Only the stretch below from the line holding "husband, and I" through the line holding "Store Locations" should be restated, word for word and with both ends included; pictures stay out.

:: Dataset extract ::

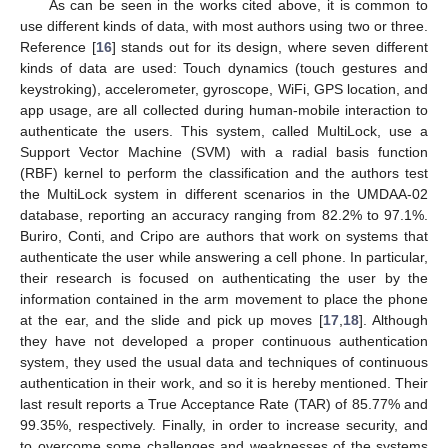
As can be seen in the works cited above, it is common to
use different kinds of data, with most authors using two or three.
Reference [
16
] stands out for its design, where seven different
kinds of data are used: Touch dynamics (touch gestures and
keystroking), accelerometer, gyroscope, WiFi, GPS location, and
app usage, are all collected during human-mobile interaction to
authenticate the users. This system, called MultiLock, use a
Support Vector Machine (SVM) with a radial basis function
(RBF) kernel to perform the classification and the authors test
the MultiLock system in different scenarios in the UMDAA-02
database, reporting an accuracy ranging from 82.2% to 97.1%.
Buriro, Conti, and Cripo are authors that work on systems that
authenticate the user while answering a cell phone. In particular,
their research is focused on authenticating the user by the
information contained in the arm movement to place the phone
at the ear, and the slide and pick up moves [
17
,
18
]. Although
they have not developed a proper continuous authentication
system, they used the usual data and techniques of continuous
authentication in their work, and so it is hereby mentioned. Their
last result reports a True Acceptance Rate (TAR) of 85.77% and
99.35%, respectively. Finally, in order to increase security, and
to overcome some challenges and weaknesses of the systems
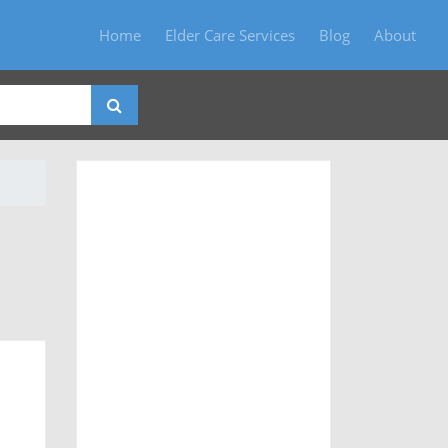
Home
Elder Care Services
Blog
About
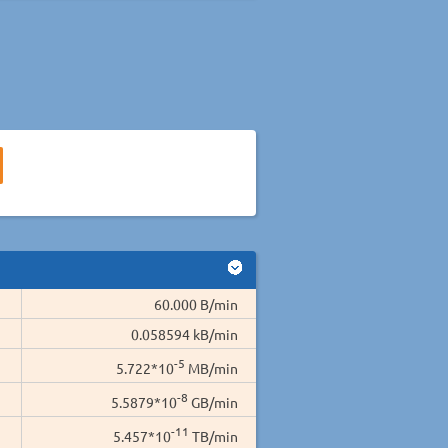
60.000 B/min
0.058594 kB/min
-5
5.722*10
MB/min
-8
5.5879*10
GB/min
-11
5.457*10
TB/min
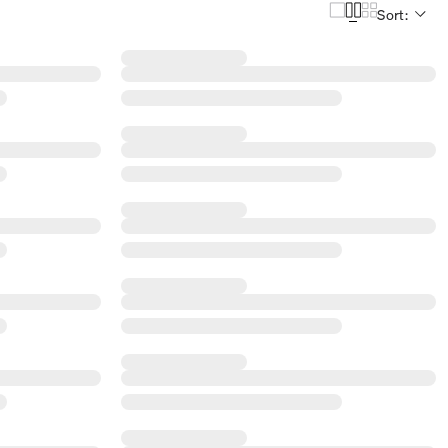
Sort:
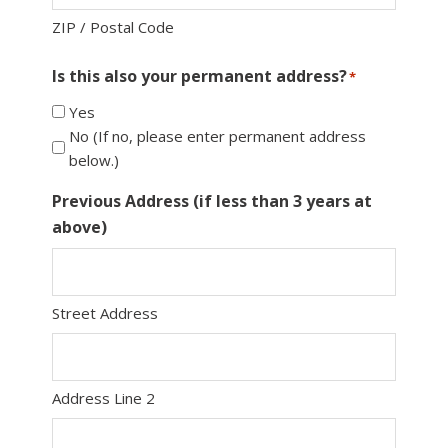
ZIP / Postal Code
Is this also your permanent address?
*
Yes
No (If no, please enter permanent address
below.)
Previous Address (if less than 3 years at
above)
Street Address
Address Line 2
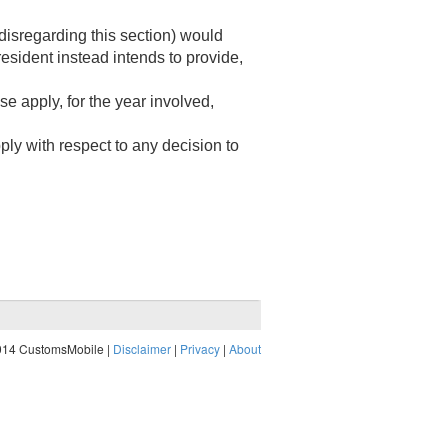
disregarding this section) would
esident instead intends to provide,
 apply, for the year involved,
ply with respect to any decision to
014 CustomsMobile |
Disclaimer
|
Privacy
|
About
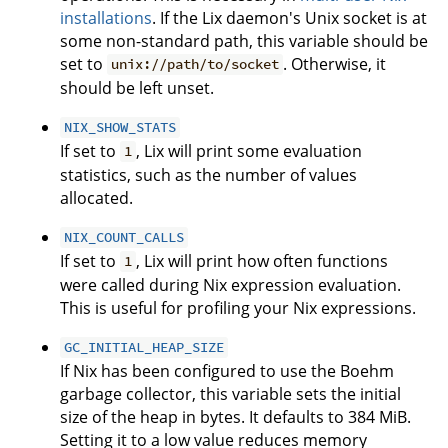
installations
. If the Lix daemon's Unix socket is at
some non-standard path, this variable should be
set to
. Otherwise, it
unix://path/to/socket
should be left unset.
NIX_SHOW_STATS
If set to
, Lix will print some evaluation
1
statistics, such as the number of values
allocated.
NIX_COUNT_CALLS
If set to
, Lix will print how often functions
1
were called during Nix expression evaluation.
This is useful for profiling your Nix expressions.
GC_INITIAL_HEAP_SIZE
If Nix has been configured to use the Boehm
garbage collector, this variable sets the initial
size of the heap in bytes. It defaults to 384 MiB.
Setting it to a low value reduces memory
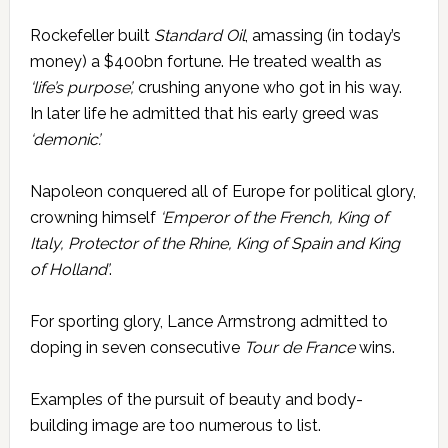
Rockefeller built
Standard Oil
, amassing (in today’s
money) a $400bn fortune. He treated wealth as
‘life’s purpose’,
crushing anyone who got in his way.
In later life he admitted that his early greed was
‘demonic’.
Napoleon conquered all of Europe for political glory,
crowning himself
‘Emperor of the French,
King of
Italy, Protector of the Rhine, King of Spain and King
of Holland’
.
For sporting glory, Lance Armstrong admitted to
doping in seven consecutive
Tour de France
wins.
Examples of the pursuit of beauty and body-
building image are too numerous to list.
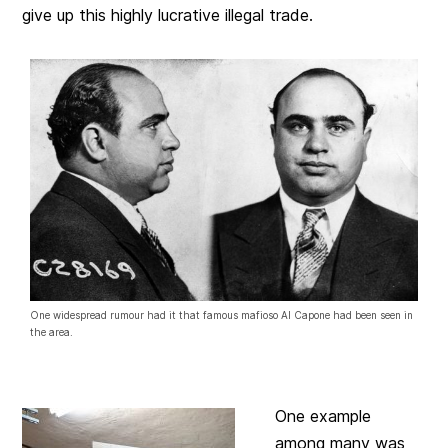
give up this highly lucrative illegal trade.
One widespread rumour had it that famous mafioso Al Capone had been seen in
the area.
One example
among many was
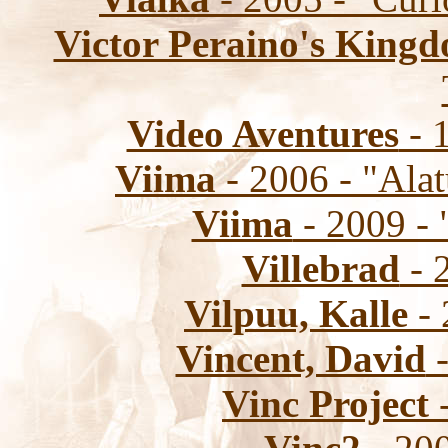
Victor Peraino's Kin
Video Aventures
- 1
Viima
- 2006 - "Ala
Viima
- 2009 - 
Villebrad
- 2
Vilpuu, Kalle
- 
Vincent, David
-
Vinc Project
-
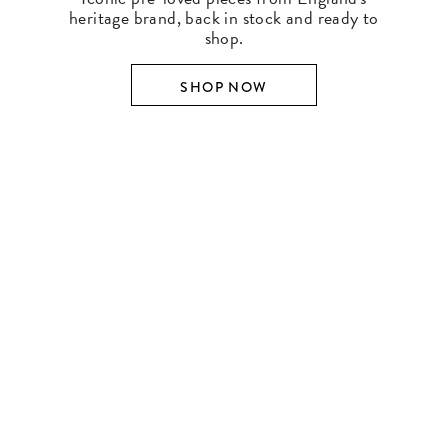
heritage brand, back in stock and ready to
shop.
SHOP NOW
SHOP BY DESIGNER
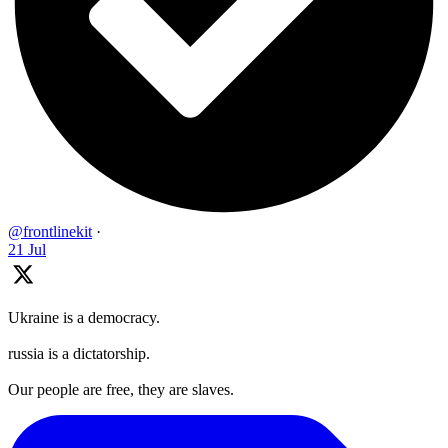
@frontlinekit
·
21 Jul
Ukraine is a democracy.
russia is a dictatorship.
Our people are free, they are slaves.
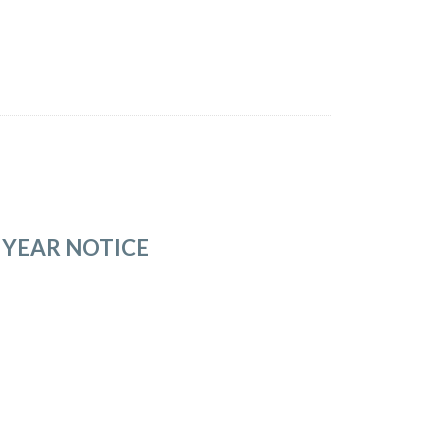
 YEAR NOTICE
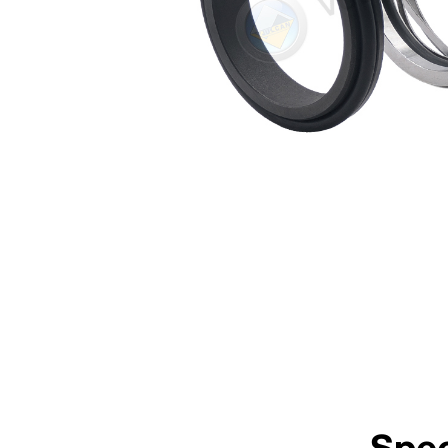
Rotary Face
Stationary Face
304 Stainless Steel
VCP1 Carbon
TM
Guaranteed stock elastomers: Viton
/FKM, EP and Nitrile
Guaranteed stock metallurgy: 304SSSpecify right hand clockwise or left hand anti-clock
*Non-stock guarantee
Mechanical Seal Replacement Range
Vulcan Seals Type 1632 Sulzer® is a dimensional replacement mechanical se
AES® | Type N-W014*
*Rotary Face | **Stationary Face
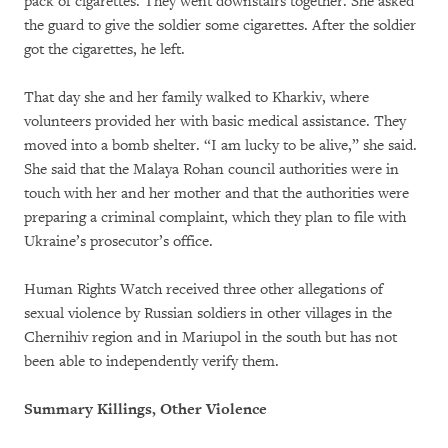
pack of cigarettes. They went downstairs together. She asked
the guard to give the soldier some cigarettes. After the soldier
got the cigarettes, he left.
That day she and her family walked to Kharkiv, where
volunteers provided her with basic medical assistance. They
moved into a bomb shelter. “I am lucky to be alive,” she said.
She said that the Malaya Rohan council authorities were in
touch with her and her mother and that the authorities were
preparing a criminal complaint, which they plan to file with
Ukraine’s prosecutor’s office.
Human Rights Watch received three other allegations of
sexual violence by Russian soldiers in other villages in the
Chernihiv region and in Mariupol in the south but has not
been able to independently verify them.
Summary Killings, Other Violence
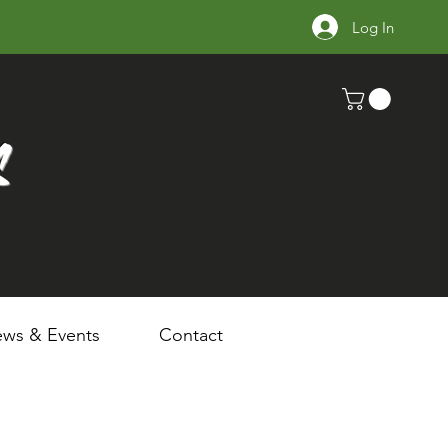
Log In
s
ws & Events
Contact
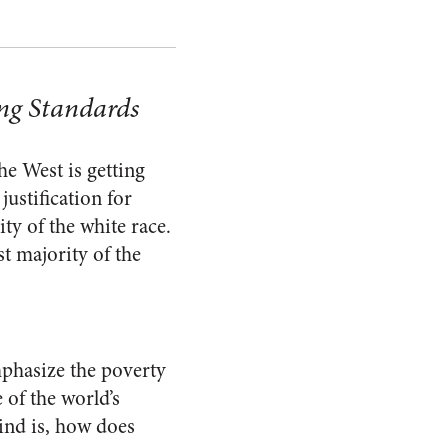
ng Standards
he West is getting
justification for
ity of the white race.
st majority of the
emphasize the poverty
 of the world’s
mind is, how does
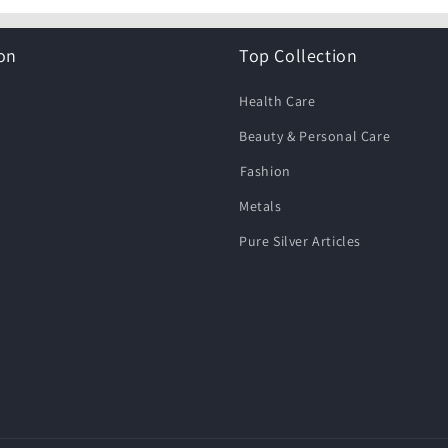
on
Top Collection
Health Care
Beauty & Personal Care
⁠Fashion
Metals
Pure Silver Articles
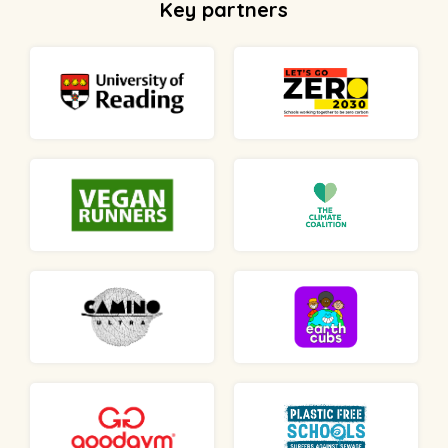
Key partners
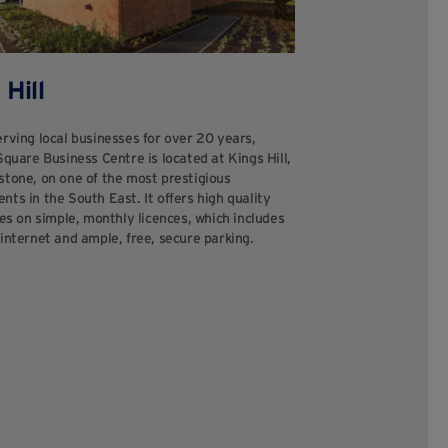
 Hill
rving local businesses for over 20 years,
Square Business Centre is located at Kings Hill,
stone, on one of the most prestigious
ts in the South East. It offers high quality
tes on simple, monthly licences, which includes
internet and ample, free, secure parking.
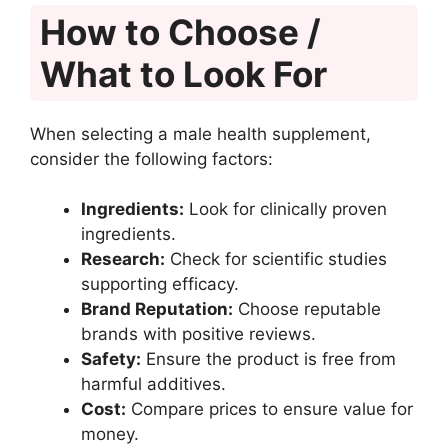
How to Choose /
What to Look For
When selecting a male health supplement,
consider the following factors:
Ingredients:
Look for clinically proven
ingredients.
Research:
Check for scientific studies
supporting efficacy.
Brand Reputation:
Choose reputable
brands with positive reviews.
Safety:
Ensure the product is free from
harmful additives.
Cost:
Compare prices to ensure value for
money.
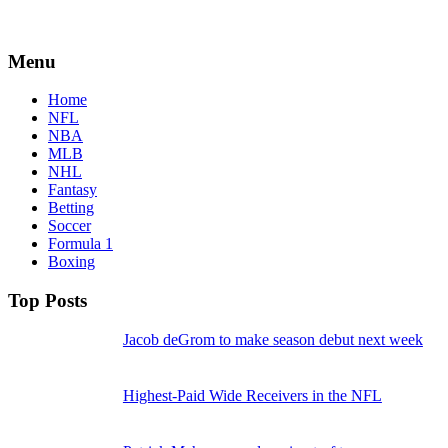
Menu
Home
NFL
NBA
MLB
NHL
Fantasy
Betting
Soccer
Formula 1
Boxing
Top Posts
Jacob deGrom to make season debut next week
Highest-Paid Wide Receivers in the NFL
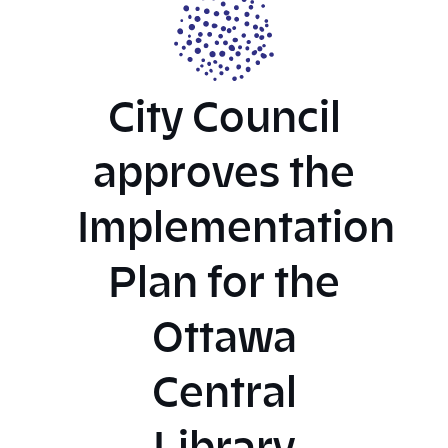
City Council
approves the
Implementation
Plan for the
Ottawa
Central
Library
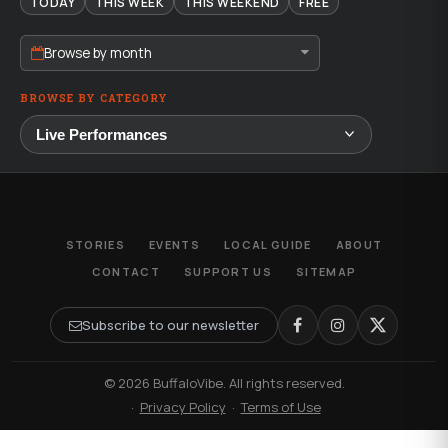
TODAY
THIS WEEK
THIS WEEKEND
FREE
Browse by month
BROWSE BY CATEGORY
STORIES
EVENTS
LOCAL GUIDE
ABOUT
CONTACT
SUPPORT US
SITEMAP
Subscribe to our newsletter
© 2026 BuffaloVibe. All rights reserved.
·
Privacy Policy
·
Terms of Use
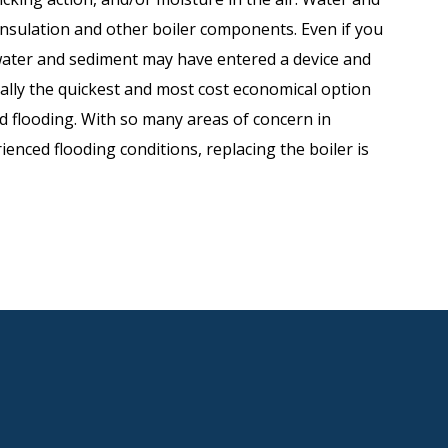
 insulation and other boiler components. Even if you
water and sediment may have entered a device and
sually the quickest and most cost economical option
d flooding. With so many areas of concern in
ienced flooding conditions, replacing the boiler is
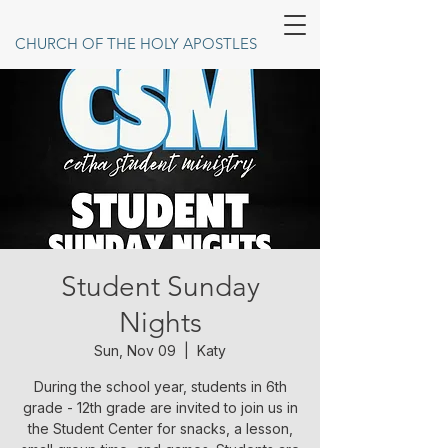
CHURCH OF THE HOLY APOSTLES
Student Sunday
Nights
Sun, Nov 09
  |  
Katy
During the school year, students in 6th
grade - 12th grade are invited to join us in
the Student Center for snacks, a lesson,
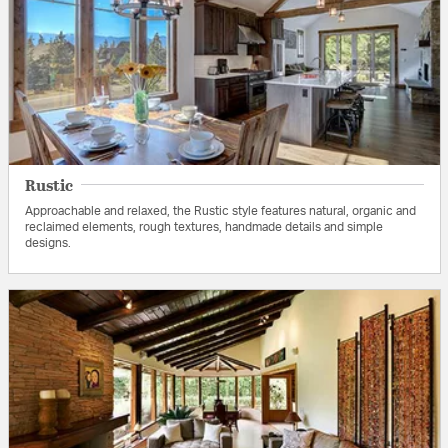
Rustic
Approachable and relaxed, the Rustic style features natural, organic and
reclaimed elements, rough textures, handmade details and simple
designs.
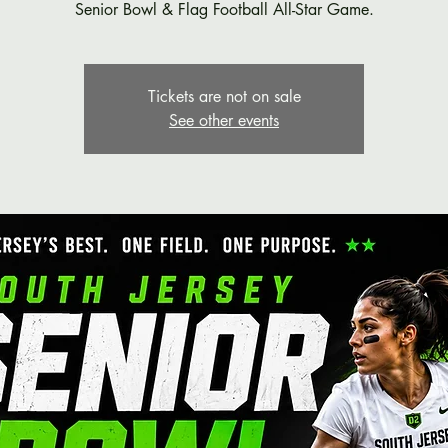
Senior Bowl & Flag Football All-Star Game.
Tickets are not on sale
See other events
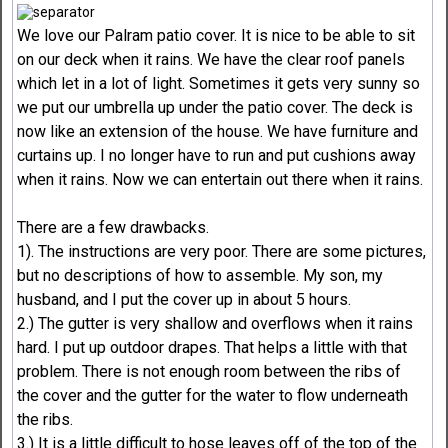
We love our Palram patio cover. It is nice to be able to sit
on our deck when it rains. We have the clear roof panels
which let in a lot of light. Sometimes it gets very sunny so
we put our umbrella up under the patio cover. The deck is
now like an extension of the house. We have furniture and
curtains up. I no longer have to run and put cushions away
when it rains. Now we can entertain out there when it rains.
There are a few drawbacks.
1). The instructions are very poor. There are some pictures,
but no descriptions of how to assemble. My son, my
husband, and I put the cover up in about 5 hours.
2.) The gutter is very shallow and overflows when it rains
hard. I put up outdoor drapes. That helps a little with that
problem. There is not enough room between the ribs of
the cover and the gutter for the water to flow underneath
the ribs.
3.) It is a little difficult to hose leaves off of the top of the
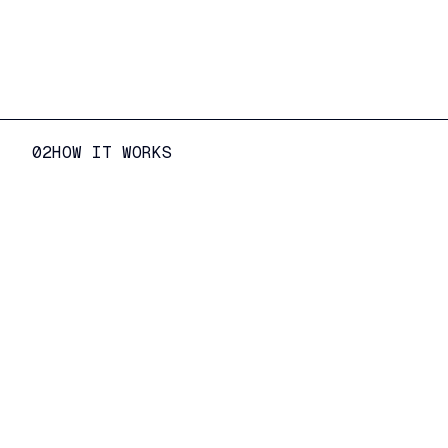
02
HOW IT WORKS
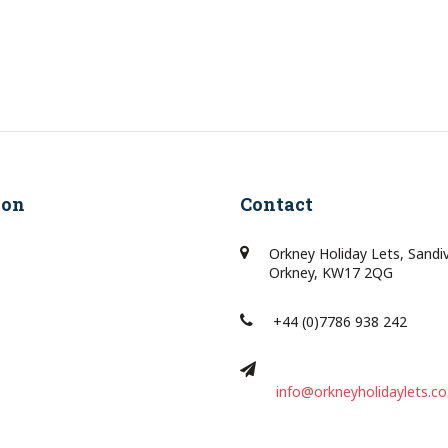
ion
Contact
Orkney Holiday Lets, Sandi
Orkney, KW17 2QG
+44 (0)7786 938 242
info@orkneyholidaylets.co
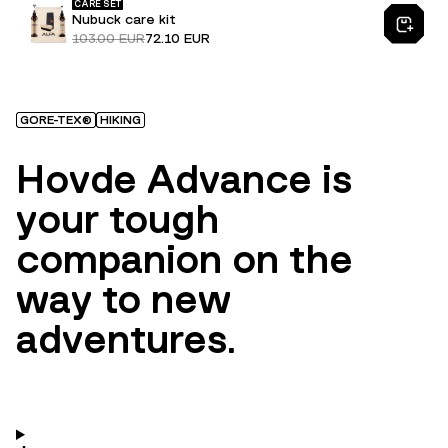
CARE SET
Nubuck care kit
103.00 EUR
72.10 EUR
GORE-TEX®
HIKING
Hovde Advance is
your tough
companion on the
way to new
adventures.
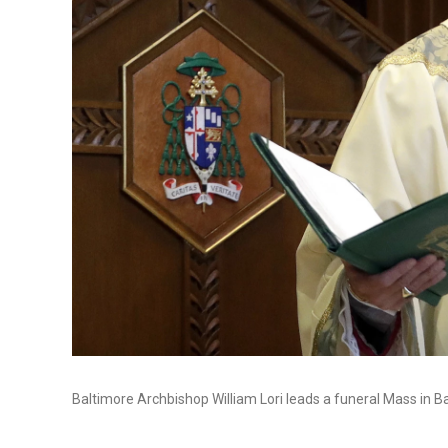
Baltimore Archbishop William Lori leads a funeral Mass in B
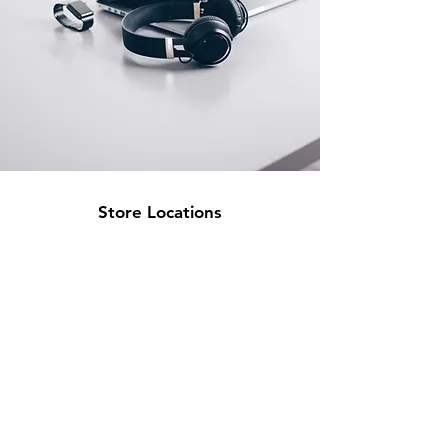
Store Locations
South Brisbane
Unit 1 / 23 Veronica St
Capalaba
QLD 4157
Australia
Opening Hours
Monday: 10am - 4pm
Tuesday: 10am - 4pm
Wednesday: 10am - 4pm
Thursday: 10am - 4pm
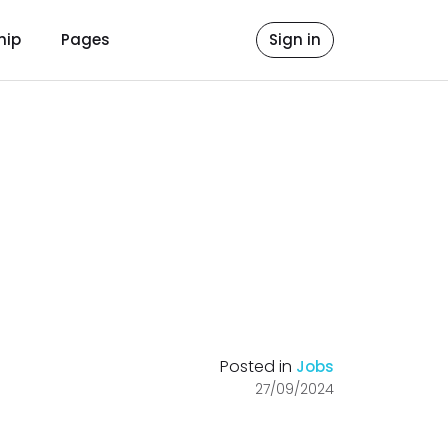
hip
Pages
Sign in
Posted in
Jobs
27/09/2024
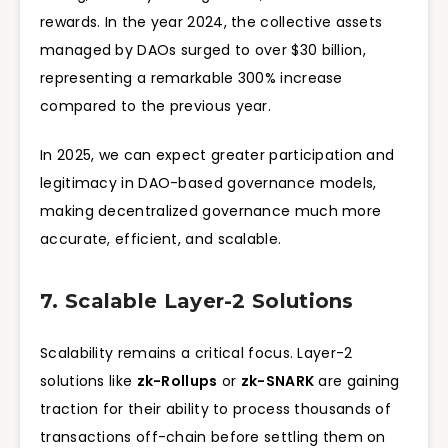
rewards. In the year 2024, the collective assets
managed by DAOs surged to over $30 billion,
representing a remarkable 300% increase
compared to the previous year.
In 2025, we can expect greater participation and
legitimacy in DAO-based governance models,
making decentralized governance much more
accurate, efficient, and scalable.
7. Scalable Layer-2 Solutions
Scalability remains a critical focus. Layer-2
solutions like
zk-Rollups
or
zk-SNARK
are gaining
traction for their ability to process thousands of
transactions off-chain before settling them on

:::

_Completed task_
husband, and I put the cover up in about 5 hours.
2.) The gutter is very shallow and overflows when it rains
hard. I put up outdoor drapes. That helps a little with that
problem. There is not enough room between the ribs of
the cover and the gutter for the water to flow underneath
the ribs.
3.) It is a little difficult to hose leaves off of the top of the
02
HOW IT WORKS
ion
Contact
Orkney Holiday Lets, Sandi
Orkney, KW17 2QG
+44 (0)7786 938 242
info@orkneyholidaylets.co
CARE SET
Nubuck care kit
103.00 EUR
72.10 EUR
GORE-TEX®
HIKING
Hovde Advance is
your tough
companion on the
way to new
adventures.
Baltimore Archbishop William Lori leads a funeral Mass in B
Store Locations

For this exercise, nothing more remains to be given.